LINEヤフーに行政指導 約52万件の情報漏えいで 「改善が見られなければ、より強い措置も」と松本総務大臣
総務省は5日、2023年10月に発生したLINEヤフーへの不正アクセスによる情報漏えい事案について行政指導を行った。松本剛明総務大臣は「少なくとも1年間にわたって定期的に報告するように求める」と厳しい姿勢で臨む考えを示した。
総務省は3月5日、2023年10月に発生したLINEヤフーへの不正アクセスによる情報漏えい事案について行政指導を行った。松本剛明総務大臣は「少なくとも1年間にわたって定期的に報告するように求める」と厳しい姿勢で臨む考えを示した。
LINEヤフーは23年11月、第三者による不正アクセスを受け、ユーザーや取引先、従業員などの情報が漏えいしたと公表。
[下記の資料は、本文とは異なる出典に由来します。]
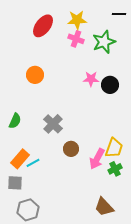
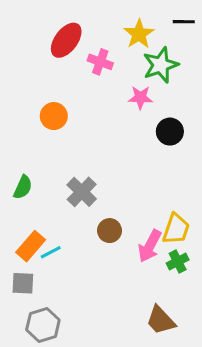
yellow star: (77, 20) -> (139, 34), moved, turned -30
pink cross: (76, 39) -> (100, 62), moved
pink star: (91, 79) -> (140, 97), moved

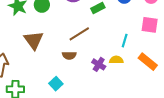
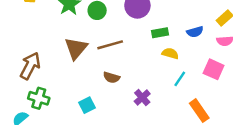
brown line: (79, 34) -> (110, 45), moved
yellow semicircle: (116, 60) -> (170, 53), moved

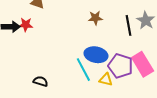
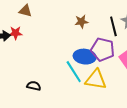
purple pentagon: (120, 66) -> (103, 49), moved
yellow triangle: (106, 80) -> (96, 80), size x1.6

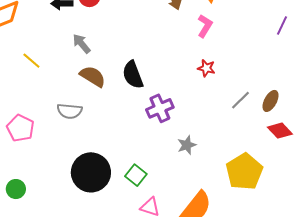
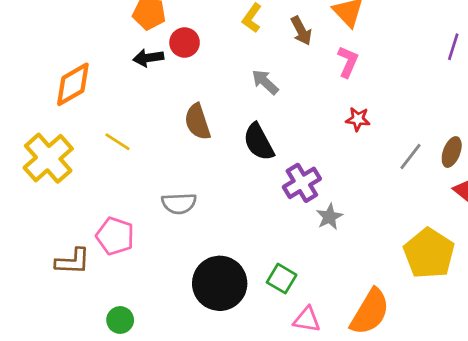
gray arrow: (82, 44) -> (265, 82), moved
brown semicircle: (93, 76) -> (198, 122), moved, turned -132
gray star: (187, 145) -> (329, 217), moved

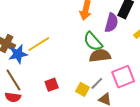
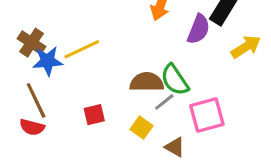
green semicircle: (93, 41) -> (175, 80), moved
brown semicircle: (100, 56) -> (147, 82), moved
gray line: (97, 83) -> (164, 102), moved

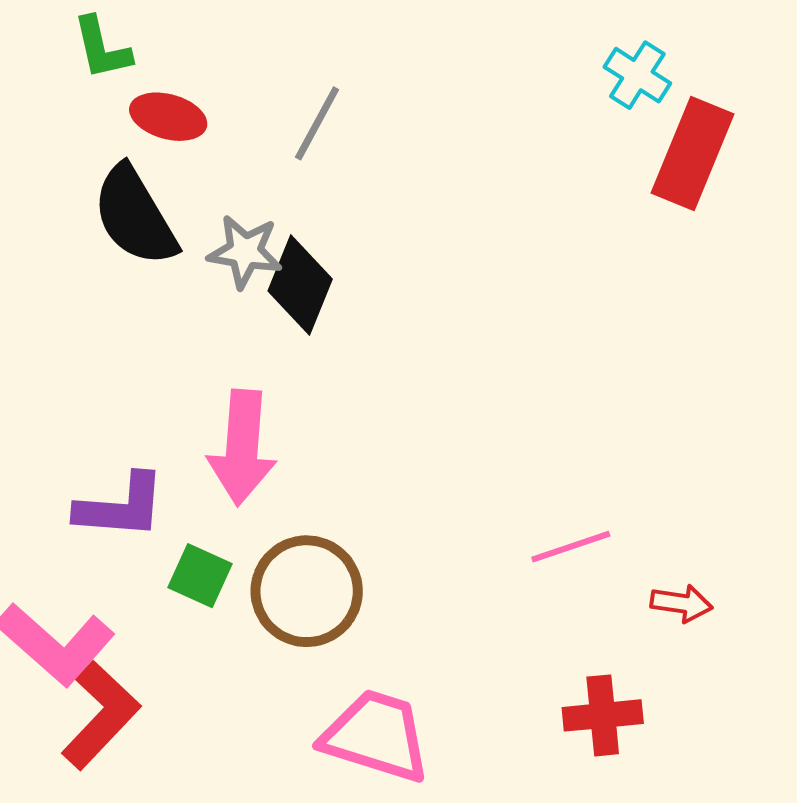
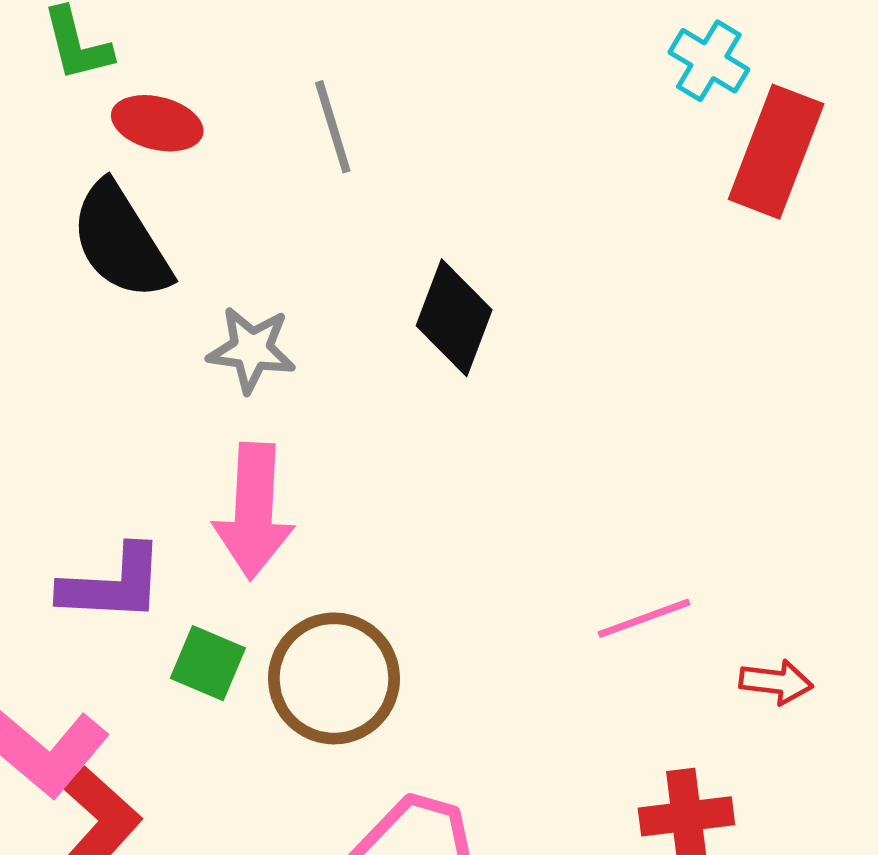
gray line: (317, 123) -> (333, 127), turned -44
gray star: (245, 252) -> (251, 350), moved
black diamond: (300, 285) -> (454, 318), moved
不正アクセスの具体的な経路は厳密に特定できていないが、同社と関連会社のNAVER Cloudが業務委託していた会社の従業員のPCがマルウェアに感染したことをきっかけに、NAVER CloudのADサーバも感染。その管理者権限や、LINEヤフーのADサーバの認証情報が奪取され、不正アクセスにつながった。
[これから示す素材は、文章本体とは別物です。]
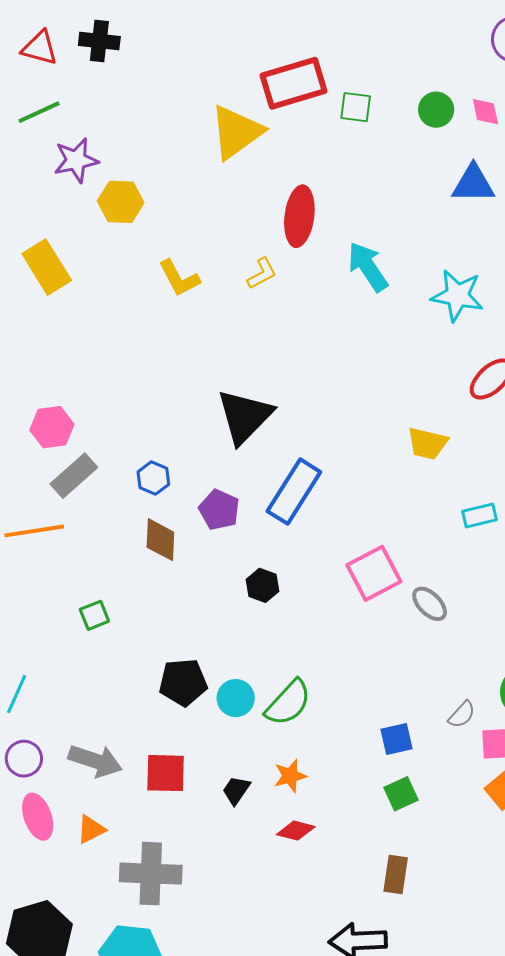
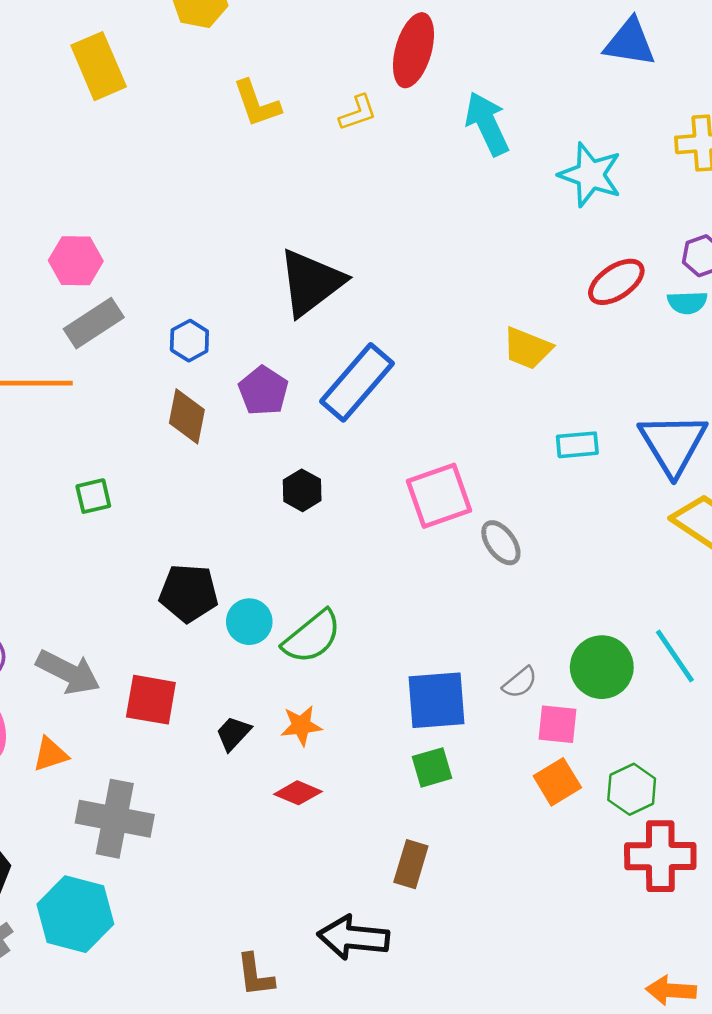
blue square: (397, 739) -> (437, 700), size x1.6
流出した情報は約52万件で、特定者間のやり取りなど“通信の秘密”に該当する情報も2万2239件含まれていた。総務省は、この事案を電気通信事業法で規定する“通信の秘密の漏えい”と認定。事案が発生した要因として、1)システムやネットワーク構成などでNAVER側への強い依存、2)不十分な技術的安全管理措置、3)業務委託先の不適切な管理監督、4)セキュリティガバナンスの不備の3点を挙げている。
このうち、1)については、LINEヤフーは旧LINEの前身であるNHN JapanがNAVER子会社だった経緯もあり、事案発生時もNAVER Cloudに対して広範なネットワークアクセスを許容していたと指摘。「相当に強い依存関係が存在していたものと認められる」という。なお、LINEヤフーはNAVER Cloudとのネットワークを分離するなど安全管理措置を見直す方針を明らかにしている。
LINEヤフーに対しては今後、1)安全管理や委託先管理の抜本的な見直しと対策の強化、2)親会社などを含むグループ全体でのセキュリティガバナンスの本質的な見直しと強化、3)利用者対応の徹底を求める。LINEヤフーは、定期的に総務省へ進捗を報告することになる。
5日の閣議後の会見で松本総務大臣は、21年4月にも旧LINEが行政指導を受けたことを指摘。「(LINEヤフーには)少なくとも1年間にわたって定期的に報告するように求めてまいります。改善が見られず、同様な事案が発生する場合には、より強い措置を実施することも視野に入れて、監督を行ってまいりたいと思っております」と話した。
LINEヤフーは「行政指導を踏まえ、セキュリティガバナンス体制の強化に向けた検討を進めてまいります」としている。